**Action item**
Word for word, copy the line containing "(EFRE) und das Land Oberösterreich.." and each line after it in the records below, ending with the last line.

**Exercise inputs**
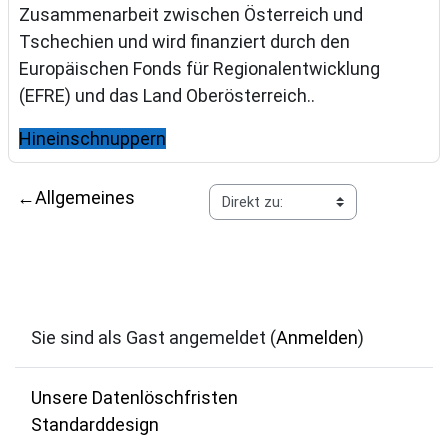
Zusammenarbeit zwischen Österreich und
Tschechien und wird finanziert durch den
Europäischen Fonds für Regionalentwicklung
(EFRE) und das Land Oberösterreich..
Hineinschnuppern
←
Allgemeines
Sie sind als Gast angemeldet (
Anmelden
)
Unsere Datenlöschfristen
Standarddesign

**Your response**
(EFRE) und das Land Oberösterreich..
Hineinschnuppern
←
Allgemeines
Sie sind als Gast angemeldet (
Anmelden
)
Unsere Datenlöschfristen
Standarddesign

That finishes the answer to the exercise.